中国で造作家具を製作し日本の店舗やホテルへ輸入する案件では、工場の加工技術以上に「仕様を固定する仕組み」が品質を左右する。既製家具と違い、カウンター、壁面収納、ヘッドボード、ミニバー、什器などは建築図面と現場寸法に連動するため、数ミリから数センチの誤差でも施工不能になる可能性がある。発注前に日本側と中国側の責任範囲を明確にする必要がある。
第一に確認するのは承認図である。意匠図だけで発注せず、幅、高さ、奥行き、板厚、開口、設備位置、分割方法、接合部を示した製作図を工場から提出させる。第二に材料表を作り、基材、突板、メラミン、塗装、石材、ガラス、金物、接着剤を特定する。第三に色と艶を実物サンプルで承認し、写真だけで決定しない。モニター表示では色差を管理できないためだ。
第四は金物で、丁番、レール、鍵、アジャスターなどのメーカーと型番を固定する。第五は電気部品で、家具組込み照明やコンセントを含む場合、日本の法令適用を別途確認する。第六はホルムアルデヒドで、造り付け家具に使用する告示対象建築材料は建築基準法のシックハウス規制との関係を確認する。中国国内向け環境等級だけで日本の適合性を判断してはいけない。
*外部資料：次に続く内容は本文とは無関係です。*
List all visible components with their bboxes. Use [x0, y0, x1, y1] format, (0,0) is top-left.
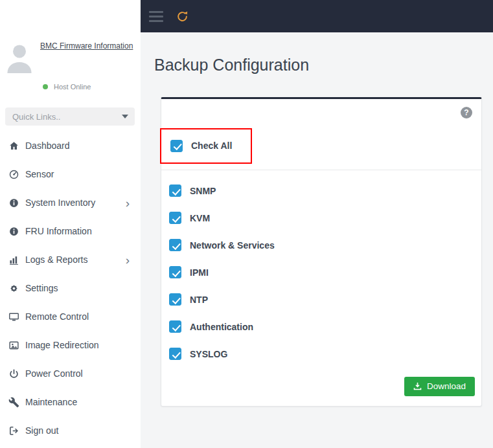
host-online-dot-icon	[43, 84, 48, 89]
sidebar-item-label: Sign out	[25, 425, 132, 436]
option-row-snmp: SNMP	[169, 177, 474, 205]
option-label: IPMI	[190, 267, 209, 278]
download-label: Download	[427, 381, 466, 391]
ipmi-checkbox[interactable]	[169, 266, 181, 278]
option-row-kvm: KVM	[169, 205, 474, 232]
option-row-network-services: Network & Services	[169, 232, 474, 259]
user-avatar-icon	[5, 40, 34, 78]
page-title: Backup Configuration	[154, 56, 493, 74]
bmc-firmware-info-link[interactable]: BMC Firmware Information	[40, 41, 137, 51]
page-content: Backup Configuration Check All SNMP KVM	[141, 32, 493, 407]
option-label: NTP	[190, 295, 208, 305]
option-label: Network & Services	[190, 240, 275, 251]
gear-icon	[8, 282, 19, 294]
backup-config-card: Check All SNMP KVM Network & Services	[161, 97, 482, 407]
syslog-checkbox[interactable]	[169, 348, 181, 360]
hamburger-menu-icon[interactable]	[149, 11, 163, 22]
backup-options-list: SNMP KVM Network & Services IPMI	[169, 177, 474, 368]
sensor-icon	[8, 168, 19, 180]
chart-icon	[8, 254, 19, 265]
dashboard-icon	[8, 140, 19, 151]
sidebar-item-label: Dashboard	[25, 140, 132, 151]
sidebar-item-label: Image Redirection	[25, 340, 132, 350]
ntp-checkbox[interactable]	[169, 293, 181, 306]
host-status: Host Online	[43, 83, 91, 91]
snmp-checkbox[interactable]	[169, 185, 181, 197]
check-all-label: Check All	[191, 140, 232, 151]
power-icon	[8, 368, 19, 379]
sidebar-nav: Dashboard Sensor System Inventory F	[0, 131, 141, 445]
authentication-checkbox[interactable]	[169, 320, 181, 333]
sidebar-item-sign-out[interactable]: Sign out	[0, 416, 141, 445]
wrench-icon	[8, 396, 19, 408]
info-icon	[8, 197, 19, 208]
sidebar-item-label: Logs & Reports	[25, 254, 126, 265]
option-label: Authentication	[190, 322, 253, 332]
info-icon	[8, 225, 19, 237]
topbar	[141, 0, 493, 32]
sidebar-item-sensor[interactable]: Sensor	[0, 160, 141, 188]
sidebar-item-power-control[interactable]: Power Control	[0, 359, 141, 388]
caret-down-icon	[122, 115, 128, 118]
option-row-authentication: Authentication	[169, 313, 474, 341]
download-icon	[413, 382, 422, 390]
sidebar-item-logs-reports[interactable]: Logs & Reports	[0, 245, 141, 274]
sidebar-item-maintenance[interactable]: Maintenance	[0, 388, 141, 416]
chevron-right-icon	[126, 254, 132, 266]
host-status-label: Host Online	[54, 83, 91, 91]
check-all-checkbox[interactable]	[170, 140, 183, 152]
sidebar-item-image-redirection[interactable]: Image Redirection	[0, 331, 141, 359]
sidebar-item-label: System Inventory	[25, 197, 126, 208]
option-row-syslog: SYSLOG	[169, 341, 474, 368]
download-button[interactable]: Download	[404, 377, 475, 396]
app-window: BMC Firmware Information Host Online Qui…	[0, 0, 493, 448]
sidebar-item-label: Maintenance	[25, 397, 132, 407]
image-icon	[8, 339, 19, 351]
card-footer: Download	[404, 377, 475, 396]
option-label: SNMP	[190, 186, 216, 196]
option-label: SYSLOG	[190, 349, 227, 359]
chevron-right-icon	[126, 197, 132, 209]
network-services-checkbox[interactable]	[169, 239, 181, 251]
kvm-checkbox[interactable]	[169, 212, 181, 224]
sidebar-item-label: Power Control	[25, 368, 132, 379]
sidebar-item-settings[interactable]: Settings	[0, 274, 141, 302]
sidebar-item-remote-control[interactable]: Remote Control	[0, 302, 141, 331]
option-row-ntp: NTP	[169, 286, 474, 313]
sidebar-item-dashboard[interactable]: Dashboard	[0, 131, 141, 160]
quick-links-placeholder: Quick Links..	[12, 112, 60, 122]
main-area: Backup Configuration Check All SNMP KVM	[141, 0, 493, 448]
divider	[161, 170, 481, 170]
sidebar-item-label: Settings	[25, 283, 132, 293]
help-icon[interactable]	[461, 107, 472, 118]
sidebar-item-system-inventory[interactable]: System Inventory	[0, 188, 141, 217]
monitor-icon	[8, 311, 19, 322]
sidebar: BMC Firmware Information Host Online Qui…	[0, 0, 141, 448]
sidebar-item-label: FRU Information	[25, 226, 132, 236]
signout-icon	[8, 425, 19, 436]
sidebar-item-label: Sensor	[25, 169, 132, 179]
refresh-icon[interactable]	[176, 10, 189, 23]
quick-links-select[interactable]: Quick Links..	[5, 107, 135, 126]
check-all-highlight-box: Check All	[160, 128, 252, 164]
option-label: KVM	[190, 213, 210, 223]
option-row-ipmi: IPMI	[169, 259, 474, 286]
sidebar-item-fru-information[interactable]: FRU Information	[0, 217, 141, 245]
sidebar-item-label: Remote Control	[25, 311, 132, 322]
第七は量産前サンプル、第八は出荷前検品である。量産初期品を確認してから全数生産へ進み、完成後は寸法、外観、数量、機能を検査する。第九は梱包。部材番号を製作図と一致させ、箱外側に部屋番号や什器番号を表示すると日本での荷分けが容易になる。第十は取付情報で、壁固定方法、下地位置、現場接合、調整代を事前に施工会社へ渡す。
中国工場のメリットは加工能力と価格競争力だが、日本の現場で再加工が発生すればメリットは簡単に失われる。設計、製造、物流、施工を一つの工程として管理し、承認図とサンプルを契約上の品質基準にすることが重要である。